Don meanwhile was working in at Goodyear and getting involved in rubber workers' union activities. This photo is from a 1936 action by Goodyear unionist and sympathizers, who shut down Market Street.

He had also met the lovely Helen Cleo Bridges, transplant from Tennessee, who was studying at Akron University to be a teacher. They were both enrolled in Professor Sappington's philosophy class, and he had eventually worked up the courage to ask her out.


A final dismal dry winter sealed the deal. They sold all their furniture, bought a truck, and outfitted it for travel.

In the meantime, huge duststorms were blanketing the midwest, products of the same drought that was driving them out of Ohio.
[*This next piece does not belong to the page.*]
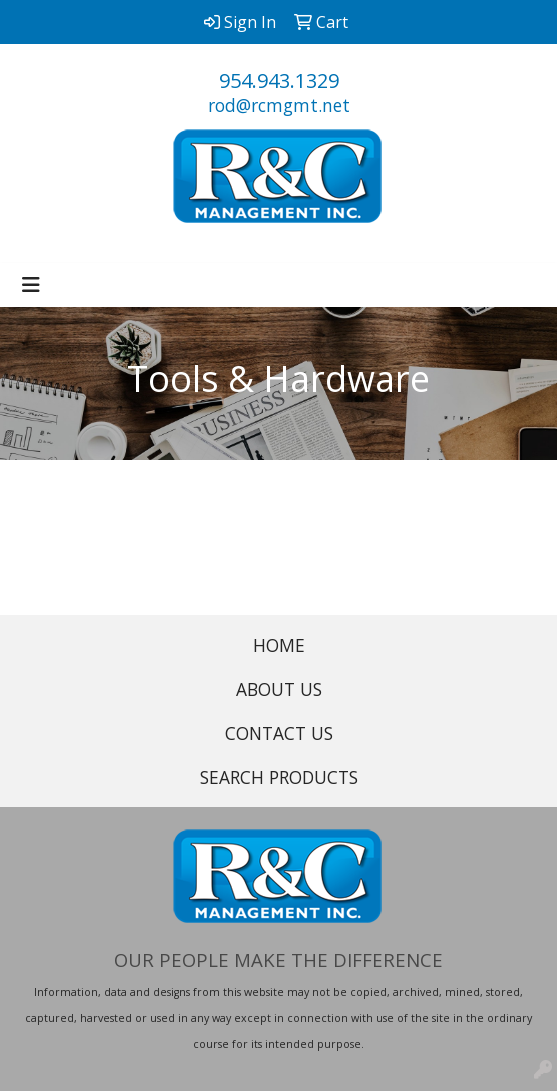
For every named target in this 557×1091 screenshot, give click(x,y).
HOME (279, 645)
In July of 1935, they loaded up the truck and said goodbye to everything they'd known since they'd married 31 years before.
I saw these places in 2015: (top) Center Street house; May's house; Roethig the grocer; farm, (bottom) church.

Within three days they were in Wisconsin.
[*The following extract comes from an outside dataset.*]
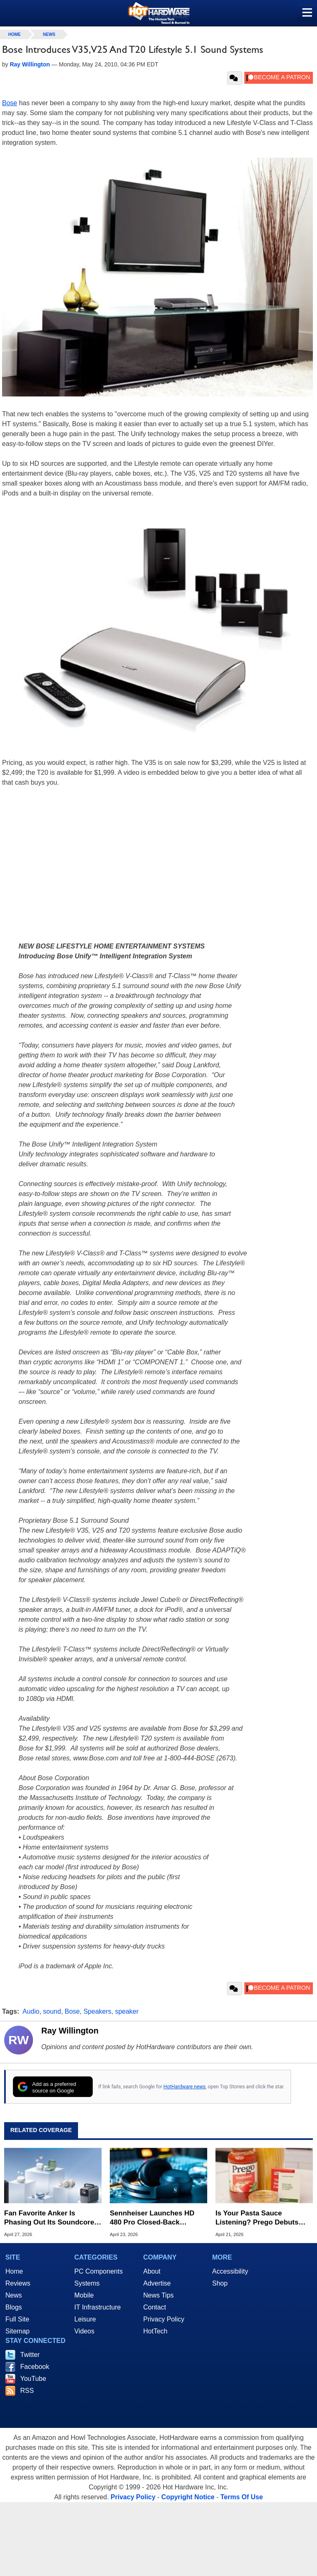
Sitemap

A few days later they reached the midwest.

They tarried a while in the Black Hills and in Yellowstone National Park, not least because they ran out of money and asked Ebba to wire some, which she did.

By the end of July, they had crossed the Cascades and entered what must have seemed like Ecotopia. They had their truck and the possessions packed inside, the clothes on their backs, and about $100.